Enhanced piezoelectric performance of PAN nanofibers incorporated with a lead-free high entropy perovskite oxide for energy harvesting, sensing and IoT-based smart alert systems for security monitoring

Abstract

Piezoelectric nanogenerators (PENGs) provide a practical, portable, and eco-friendly alternative to traditional energy harvesting techniques. In IoT-enabled applications, the development of smart, portable alternatives to alert systems based on self-powered piezoelectric nanogenerators (PENGs) can offer a sustainable approach to intrusion detection. In this work, we introduced a piezoelectric nanogenerator composed of polyacrylonitrile (PAN) with a high-entropy perovskite oxide (HEPO), in particular (Na_0.2Bi_0.2Ba_0.2Sr_0.2Ca_0.2)TiO₃ for the enhanced piezoelectric behaviour of the flexible PAN nanofibers using an electrospinning technique. A thorough investigation of the structural and electrical properties of pure PAN and all the nanocomposites including dielectric, ferroelectric, and piezoelectric properties suggests that the PHC 10 nanocomposite containing 10 wt% of the HEPO nanoparticles is particularly promising for use in nanogenerator applications. The optimized PHN 10 device showcased remarkable piezoelectric energy harvesting capability, delivering a peak voltage of 16.96 V and a current output of 8.85 µA under an applied periodic force of 25 N load with a maximum attainable power density output of ∼211.25 µW cm⁻². The optimized device successfully powered 17 commercial LEDs, maintained stability over 10 000 cycles, and showed high sensitivity (∼0.23 V kPa⁻¹) for biomechanical sensing. The enhanced piezoelectric response of PHN 10 facilitated the development of a smart alert system for security monitoring, capable of detecting minute mechanical deformations and transmitting real-time intrusion alerts via email and messages with high accuracy.
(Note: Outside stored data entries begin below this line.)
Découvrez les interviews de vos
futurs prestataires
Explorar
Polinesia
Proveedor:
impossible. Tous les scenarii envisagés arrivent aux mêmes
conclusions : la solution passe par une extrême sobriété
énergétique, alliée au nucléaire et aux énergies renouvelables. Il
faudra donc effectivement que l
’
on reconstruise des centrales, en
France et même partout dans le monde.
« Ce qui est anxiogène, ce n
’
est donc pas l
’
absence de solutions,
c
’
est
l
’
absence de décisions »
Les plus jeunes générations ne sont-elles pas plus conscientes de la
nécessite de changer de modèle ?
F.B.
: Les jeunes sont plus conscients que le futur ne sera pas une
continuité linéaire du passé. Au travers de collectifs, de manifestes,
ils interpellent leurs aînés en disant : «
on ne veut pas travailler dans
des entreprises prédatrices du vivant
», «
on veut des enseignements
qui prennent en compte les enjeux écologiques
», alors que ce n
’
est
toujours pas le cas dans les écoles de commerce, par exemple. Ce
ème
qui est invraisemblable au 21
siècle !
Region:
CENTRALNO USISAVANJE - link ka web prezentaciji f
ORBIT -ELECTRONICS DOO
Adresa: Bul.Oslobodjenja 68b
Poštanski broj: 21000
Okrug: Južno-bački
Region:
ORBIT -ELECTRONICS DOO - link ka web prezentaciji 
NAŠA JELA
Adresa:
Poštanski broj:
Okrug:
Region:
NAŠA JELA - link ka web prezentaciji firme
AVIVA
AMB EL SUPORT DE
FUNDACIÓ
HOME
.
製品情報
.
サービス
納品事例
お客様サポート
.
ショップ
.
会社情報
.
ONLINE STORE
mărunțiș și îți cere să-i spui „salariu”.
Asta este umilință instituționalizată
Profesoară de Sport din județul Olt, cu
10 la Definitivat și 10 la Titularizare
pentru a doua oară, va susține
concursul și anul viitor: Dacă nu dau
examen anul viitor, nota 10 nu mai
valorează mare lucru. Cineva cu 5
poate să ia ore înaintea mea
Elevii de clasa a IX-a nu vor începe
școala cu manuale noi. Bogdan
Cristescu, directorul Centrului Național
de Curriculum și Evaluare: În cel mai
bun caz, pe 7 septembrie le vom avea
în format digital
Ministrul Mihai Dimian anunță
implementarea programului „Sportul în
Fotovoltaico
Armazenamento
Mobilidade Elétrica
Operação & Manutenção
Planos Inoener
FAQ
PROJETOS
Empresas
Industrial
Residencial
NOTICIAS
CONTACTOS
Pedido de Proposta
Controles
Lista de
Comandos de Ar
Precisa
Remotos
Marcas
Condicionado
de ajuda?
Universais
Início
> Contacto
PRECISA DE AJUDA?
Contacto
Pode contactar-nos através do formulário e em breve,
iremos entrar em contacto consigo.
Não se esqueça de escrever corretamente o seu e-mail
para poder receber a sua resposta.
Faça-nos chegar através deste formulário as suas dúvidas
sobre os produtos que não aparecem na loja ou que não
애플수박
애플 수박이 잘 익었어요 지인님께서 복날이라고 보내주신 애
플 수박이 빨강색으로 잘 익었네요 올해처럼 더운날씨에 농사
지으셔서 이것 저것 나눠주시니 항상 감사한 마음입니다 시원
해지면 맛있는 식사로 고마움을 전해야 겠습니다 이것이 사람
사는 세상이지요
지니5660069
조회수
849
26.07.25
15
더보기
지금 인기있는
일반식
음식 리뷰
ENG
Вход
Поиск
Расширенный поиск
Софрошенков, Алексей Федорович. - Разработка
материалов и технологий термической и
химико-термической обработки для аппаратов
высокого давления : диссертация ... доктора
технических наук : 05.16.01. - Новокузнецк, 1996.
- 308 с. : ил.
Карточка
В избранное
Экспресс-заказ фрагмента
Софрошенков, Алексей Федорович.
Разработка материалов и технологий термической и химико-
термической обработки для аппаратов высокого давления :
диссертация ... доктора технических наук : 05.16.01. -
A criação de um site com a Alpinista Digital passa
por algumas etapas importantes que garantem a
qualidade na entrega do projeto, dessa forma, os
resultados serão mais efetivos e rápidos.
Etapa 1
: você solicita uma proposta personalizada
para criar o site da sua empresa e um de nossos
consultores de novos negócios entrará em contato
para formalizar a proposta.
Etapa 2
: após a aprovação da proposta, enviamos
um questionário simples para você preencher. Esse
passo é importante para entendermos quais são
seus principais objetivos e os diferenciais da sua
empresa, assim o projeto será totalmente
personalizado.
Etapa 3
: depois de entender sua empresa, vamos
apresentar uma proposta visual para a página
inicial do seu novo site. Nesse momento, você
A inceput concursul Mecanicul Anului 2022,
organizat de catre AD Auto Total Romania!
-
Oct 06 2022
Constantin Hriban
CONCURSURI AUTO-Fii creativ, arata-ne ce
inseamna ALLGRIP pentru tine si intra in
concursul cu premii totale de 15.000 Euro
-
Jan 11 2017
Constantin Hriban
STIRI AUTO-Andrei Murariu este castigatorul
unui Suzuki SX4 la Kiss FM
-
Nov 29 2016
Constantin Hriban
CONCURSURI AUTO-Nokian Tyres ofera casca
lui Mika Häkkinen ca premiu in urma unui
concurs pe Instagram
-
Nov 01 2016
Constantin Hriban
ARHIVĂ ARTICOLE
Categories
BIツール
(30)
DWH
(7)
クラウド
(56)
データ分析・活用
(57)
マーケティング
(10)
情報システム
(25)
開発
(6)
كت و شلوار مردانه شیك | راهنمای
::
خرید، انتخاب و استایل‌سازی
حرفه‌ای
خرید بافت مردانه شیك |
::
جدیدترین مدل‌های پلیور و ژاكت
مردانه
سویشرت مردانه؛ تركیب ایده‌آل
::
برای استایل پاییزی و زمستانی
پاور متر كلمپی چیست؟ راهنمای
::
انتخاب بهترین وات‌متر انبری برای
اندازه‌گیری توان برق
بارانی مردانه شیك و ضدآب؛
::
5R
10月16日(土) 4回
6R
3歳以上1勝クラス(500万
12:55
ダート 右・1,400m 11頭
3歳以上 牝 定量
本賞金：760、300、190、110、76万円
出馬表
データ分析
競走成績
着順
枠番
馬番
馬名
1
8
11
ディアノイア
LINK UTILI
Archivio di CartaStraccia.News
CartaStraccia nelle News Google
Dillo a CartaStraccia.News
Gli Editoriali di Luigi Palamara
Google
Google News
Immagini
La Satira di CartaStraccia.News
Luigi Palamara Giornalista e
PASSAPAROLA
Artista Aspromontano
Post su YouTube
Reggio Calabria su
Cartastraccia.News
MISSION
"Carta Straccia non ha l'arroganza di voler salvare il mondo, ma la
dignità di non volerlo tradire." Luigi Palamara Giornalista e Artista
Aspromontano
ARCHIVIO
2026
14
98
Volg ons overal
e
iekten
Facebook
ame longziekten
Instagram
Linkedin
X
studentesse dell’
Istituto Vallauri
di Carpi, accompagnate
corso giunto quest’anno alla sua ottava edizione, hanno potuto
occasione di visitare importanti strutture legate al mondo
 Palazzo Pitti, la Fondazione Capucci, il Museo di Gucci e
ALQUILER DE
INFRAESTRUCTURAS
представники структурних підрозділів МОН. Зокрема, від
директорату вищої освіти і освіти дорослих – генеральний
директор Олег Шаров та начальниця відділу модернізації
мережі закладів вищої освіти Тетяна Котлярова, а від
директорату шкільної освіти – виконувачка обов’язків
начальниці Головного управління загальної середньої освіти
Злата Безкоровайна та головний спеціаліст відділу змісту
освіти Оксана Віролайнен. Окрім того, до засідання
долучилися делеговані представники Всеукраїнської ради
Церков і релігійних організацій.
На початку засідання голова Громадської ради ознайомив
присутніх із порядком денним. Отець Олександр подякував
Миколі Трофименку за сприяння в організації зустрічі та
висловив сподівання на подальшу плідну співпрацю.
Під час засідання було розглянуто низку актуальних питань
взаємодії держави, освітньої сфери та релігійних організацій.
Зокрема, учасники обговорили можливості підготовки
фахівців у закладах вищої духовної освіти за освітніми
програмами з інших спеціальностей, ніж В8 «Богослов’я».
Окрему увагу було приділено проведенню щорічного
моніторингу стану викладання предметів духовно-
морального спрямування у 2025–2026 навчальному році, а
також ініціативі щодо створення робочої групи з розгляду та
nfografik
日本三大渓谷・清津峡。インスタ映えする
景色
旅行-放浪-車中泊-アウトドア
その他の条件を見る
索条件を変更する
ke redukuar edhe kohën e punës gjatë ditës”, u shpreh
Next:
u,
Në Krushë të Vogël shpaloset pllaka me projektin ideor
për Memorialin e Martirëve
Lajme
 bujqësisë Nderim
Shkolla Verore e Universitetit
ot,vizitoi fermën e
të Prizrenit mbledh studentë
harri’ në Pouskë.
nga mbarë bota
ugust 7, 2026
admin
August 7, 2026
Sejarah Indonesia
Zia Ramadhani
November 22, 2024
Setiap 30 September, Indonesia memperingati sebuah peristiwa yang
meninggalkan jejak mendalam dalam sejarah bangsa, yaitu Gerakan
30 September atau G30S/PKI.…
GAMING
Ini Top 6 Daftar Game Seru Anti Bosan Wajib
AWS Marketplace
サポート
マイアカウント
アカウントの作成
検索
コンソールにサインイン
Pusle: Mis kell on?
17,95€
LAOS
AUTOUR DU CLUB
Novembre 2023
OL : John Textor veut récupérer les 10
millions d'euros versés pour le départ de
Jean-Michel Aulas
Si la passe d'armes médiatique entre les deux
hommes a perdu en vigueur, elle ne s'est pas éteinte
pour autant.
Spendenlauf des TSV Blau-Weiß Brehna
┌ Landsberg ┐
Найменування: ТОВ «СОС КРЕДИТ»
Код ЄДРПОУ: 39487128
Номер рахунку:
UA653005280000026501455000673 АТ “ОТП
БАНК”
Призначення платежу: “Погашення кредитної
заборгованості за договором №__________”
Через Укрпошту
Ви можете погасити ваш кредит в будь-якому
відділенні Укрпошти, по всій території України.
Overall, this work demonstrates the enhanced piezoelectric response of polyacrylonitrile (PAN) along with its improved dielectric, piezoelectric and ferroelectric properties, resulting in excellent energy harvesting and sensing performance, coupled with a smart alert system for intrusion detection, showing a promising approach for futuristic IoT-based applications.